Oil prices paused their recent rally on Tuesday, pulling back slightly after surging over 7% in the past three sessions due to supply concerns stemming from fears of a broader Middle East conflict and potential disruptions in Libyan oil production.

As of 0430 GMT, Brent crude futures dipped 18 cents, or 0.2%, to $81.25 a barrel, while U.S. West Texas Intermediate (WTI) crude futures declined 28 cents, or 0.4%, to $77.14 a barrel.

“The losses in oil prices today seem relatively contained, suggesting the market is taking a breather after the sharp rally of recent days,” said Yeap Jun Rong, a market strategist at IG. He added, “With oil prices factoring in geopolitical risks in the Middle East and the potential production halt in Libya, market participants are now adopting a wait-and-see approach to assess further developments.”

The sharp rise in oil prices over the previous three sessions was fueled by expectations of U.S. interest rate cuts that could boost fuel demand, escalating military tensions between Israel and Hezbollah in Lebanon, which could disrupt supply from the key producing region, and concerns about potential closures of Libyan oil fields.

During this period, WTI gained 7.6% and Brent rose by 7%.

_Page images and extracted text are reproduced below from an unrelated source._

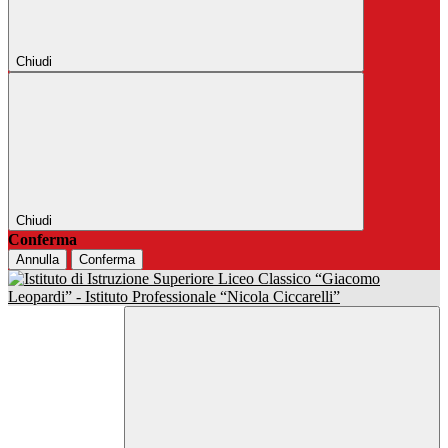
Chiudi
Chiudi
Conferma
Annulla
Conferma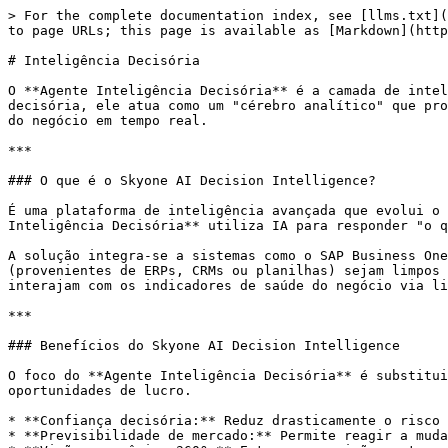
> For the complete documentation index, see [llms.txt](
to page URLs; this page is available as [Markdown](http
# Inteligência Decisória

O **Agente Inteligência Decisória** é a camada de intel
decisória, ele atua como um "cérebro analítico" que pro
do negócio em tempo real.

***

### O que é o Skyone AI Decision Intelligence?

É uma plataforma de inteligência avançada que evolui o 
Inteligência Decisória** utiliza IA para responder "o q
A solução integra-se a sistemas como o SAP Business One
(provenientes de ERPs, CRMs ou planilhas) sejam limpos 
interajam com os indicadores de saúde do negócio via li
***

### Benefícios do Skyone AI Decision Intelligence

O foco do **Agente Inteligência Decisória** é substitui
oportunidades de lucro.

* **Confiança decisória:** Reduz drasticamente o risco 
* **Previsibilidade de mercado:** Permite reagir a muda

The eastern administration in Libya announced on Monday that oil fields in eastern Libya, responsible for nearly all of the country’s production, would be closed, halting both production and exports. This decision followed rising tensions over the leadership of the central bank. However, there was no confirmation from Libya’s internationally recognized government in Tripoli or the National Oil Corporation (NOC), which oversees the country’s oil resources.

This political dispute could potentially impact nearly all of Libya’s 1.17 million barrels per day of oil output, based on the latest Reuters survey data from the Organization of the Petroleum Exporting Countries (OPEC) in July.

While concerns about global oil demand, particularly from China, could exert downward pressure on oil prices, the potential shutdown of Libya’s oil fields could tighten supply and slow the decline in prices, according to Vortexa analyst Serena Huang. She also noted, “Other oil producers may be benefiting from higher oil prices and might not rush to increase supply immediately.”

The escalation of conflict between Israel and Hezbollah, marked by significant missile exchanges as Hezbollah retaliates for the killing of a senior commander last month, has also supported oil prices. “Markets remain on edge as skirmishes between Israel and Hezbollah intensify,” analysts at ANZ wrote in a note.

Despite these tensions, a top U.S. general stated on Monday that the risk of a broader war had somewhat diminished, although the possibility of an Iranian strike on Israel remains a concern.